Votre film est aussi le portrait du couple que Maud formait avec son mari Everett…

Le film évoque évidemment leur histoire d’amour. Elle n’aurait jamais été capable de faire ce qu’elle a fait sans lui. Et lui a trouvé quelqu’un à aimer. Elle a apporté de la couleur dans sa vie; elle l’a guéri. C’était un individu abîmé. Au début, on le voit boire son thé comme un sauvage et à la fin dans une jolie tasse en porcelaine. Elle l’a civilisé… Ce film est vraiment le portrait de leur mariage. Quand on voit où et comment ils vivaient, on comprend que tout est une question de simplicité. Ils sont parvenus à être heureux avec très peu.

Maudie est intéressante car elle questionne le statut d’artiste en n’ayant pas conscience d’en être une elle-même…

Beaucoup de ces artistes naïfs restent inconnus, dans leur coin… Mais essayez de répliquer une de leurs peintures, vous verrez que c’est très difficile. Maud a une habilité extraordinaire pour la composition, elle est très graphique. Beaucoup de ces sujets venaient de son calendrier, d’une boîte de biscuits… Ses références se trouvaient vraiment autour d’elle.

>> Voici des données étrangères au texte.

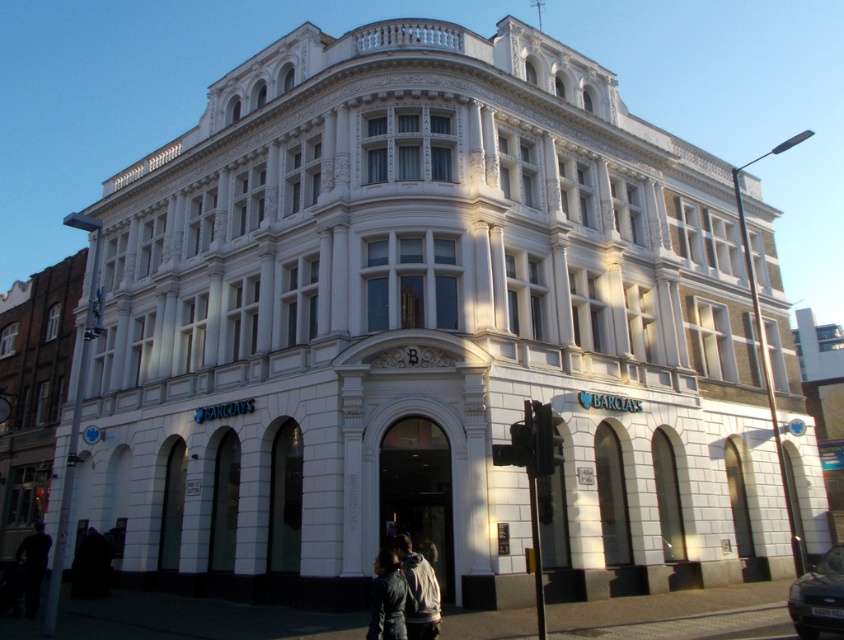 You are standing in front of the Barclays building. You see the white brick building at left and the dark fabric jacket at lower left. Which object is higher in the image?

The white brick building at left is above the dark fabric jacket at lower left, so the white brick building at left is higher in the image.

You are a customer entering the Barclays building and notice two jackets hanging on a rack near the entrance. The jackets are the leather jacket at center and the dark fabric jacket at lower left. Which jacket is closer to you as you approach the entrance?

The leather jacket at center is closer to you because it is in front of the dark fabric jacket at lower left. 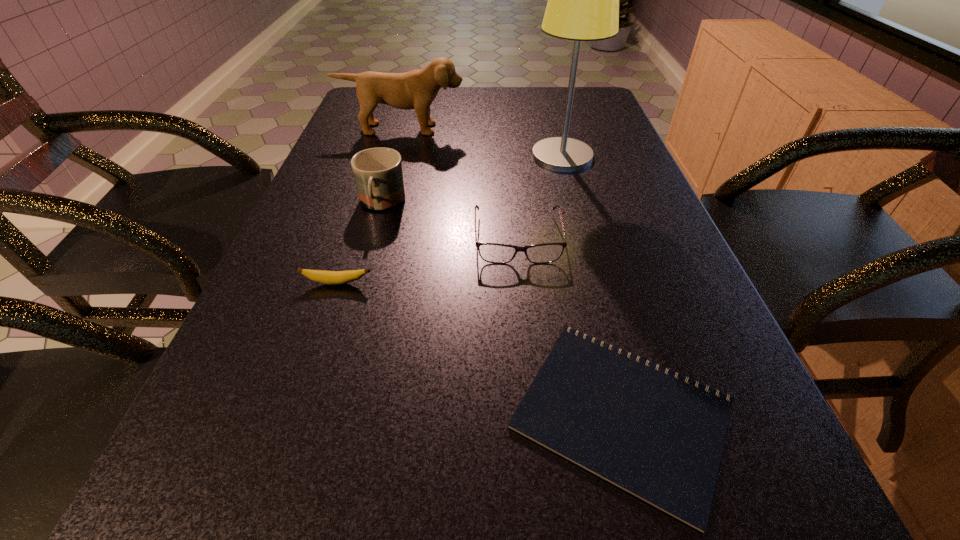 Locate an element on the screen. The width and height of the screenshot is (960, 540). free spot between the shortest object and the table lamp is located at coordinates (592, 285).

At what (x,y) coordinates should I click in order to perform the action: click on vacant space that is in between the notepad and the second farthest object. Please return your answer as a coordinate pair (x, y). Looking at the image, I should click on (592, 285).

The image size is (960, 540). Identify the location of vacant space in between the notepad and the third shortest object. (569, 326).

You are a GUI agent. You are given a task and a screenshot of the screen. Output one action in this format:
    pyautogui.click(x=<x>, y=<y>)
    Task: Click on the free space between the farthest object and the tallest object
    
    Given the screenshot: What is the action you would take?
    pyautogui.click(x=482, y=143)

In order to click on the fourth closest object relative to the spectacles in this screenshot , I will do pos(327,277).

The image size is (960, 540). Identify the location of the fourth closest object to the mug. (583, 0).

Identify the location of free space that satisfies the following two spatial constraints: 1. on the left side of the table lamp; 2. on the right side of the fifth shortest object. (395, 156).

This screenshot has height=540, width=960. Identify the location of vacant position in the image that satisfies the following two spatial constraints: 1. on the lenses of the nearest object; 2. on the right side of the spectacles. (535, 414).

Where is `blank space that satisfies the following two spatial constraints: 1. on the side with the handle of the fourth shortest object; 2. on the right side of the shortest object`? Image resolution: width=960 pixels, height=540 pixels. blank space that satisfies the following two spatial constraints: 1. on the side with the handle of the fourth shortest object; 2. on the right side of the shortest object is located at coordinates (324, 414). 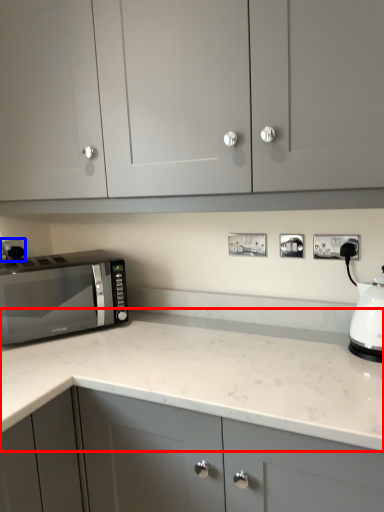 Question: Which object is closer to the camera taking this photo, countertop (highlighted by a red box) or electric outlet (highlighted by a blue box)?

Choices:
 (A) countertop
 (B) electric outlet

Answer: (A) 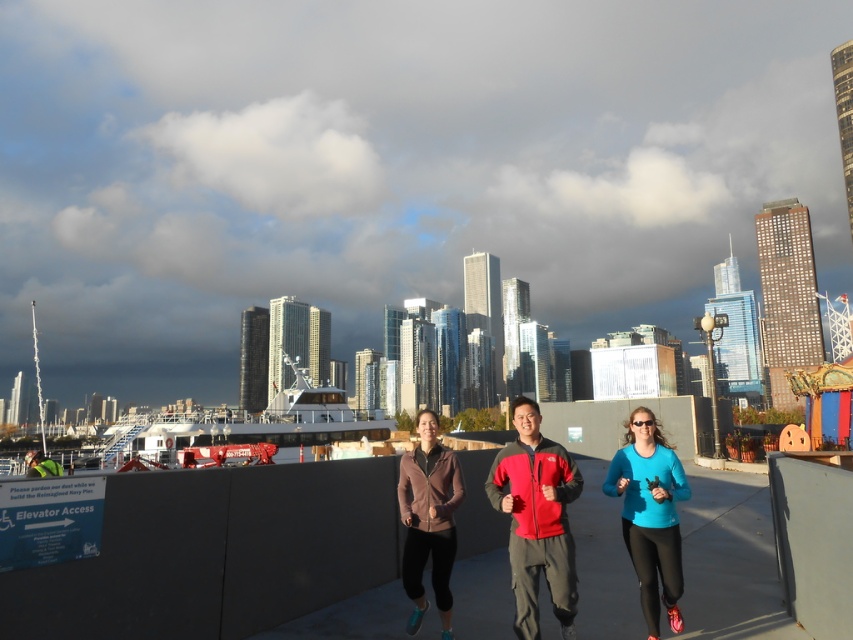 Question: Can you confirm if matte blue top at center is positioned to the right of matte pink jacket at center?

Choices:
 (A) yes
 (B) no

Answer: (A)

Question: Is matte blue top at center further to camera compared to matte pink jacket at center?

Choices:
 (A) yes
 (B) no

Answer: (B)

Le plus long voyage qu’elle ait jamais fait, c’était pour quitter la maison de sa tante pour s’installer dans sa cabane. Son monde était petit mais elle a réussi à passer sa vie à peindre. Comme David Hockney, qui peint tous les jours depuis 60 ans, elle a fait au moins un tableau par jour. Avant d’aller vivre chez sa tante, elle était très aimée par sa mère, qui la faisait étudier à la maison, notamment l’aquarelle. Sa vie a changé du tout au tout à la mort de ses parents. Mais c’était une dure. Elle s’est vraiment battue pour devenir une artiste.

Maud se fichait de l’argent. Aujourd’hui, certaines de ses toiles valent des milliers de dollars. Qu’aurait-elle pensé de cela ?

Elle aurait sans doute été assez mal à l’aise avec cette célébrité. Elle vendait ses toiles 5 dollars aux gens qui passaient devant sa maison pour contribuer à leur vie commune. Elle ne pensait pas plus loin qu’à leur survie. Ils n’avaient ni électricité ni eau courante dans cette maison… C’est extraordinaire de se dire qu’ils ont vécu là 40 ans. Une partie de sa maladie à la fin de sa vie est liée au fait qu’elle a respiré des peintures toxiques, car elle n’avait que ça pour peindre… Ce qui est intéressant avec elle, c’est qu’elle fut une artiste commerciale. Toute sa vie, elle a vendu ses toiles pour vivre.

L’imagineriez-vous dans de grands musées comme Le Douanier Rousseau aujourd’hui par exemple ?

Oui ! Les volets qu’elle a peints pour une famille américaine à la fin des années 50 par exemple sont magnifiques. On en voit cinq au musée d’Halifax, ils sont exquis : fond noir, oiseaux… Mais pour moi, son chef-d’œuvre, c’est sa maison. Par contre, elle ne s’est jamais peinte. Ce qui se rapproche le plus de son autoportrait, c’est son miroir, qu’elle avait décoré de fleurs. C’est ce genre de petites choses que je voulais absolument mettre dans le film.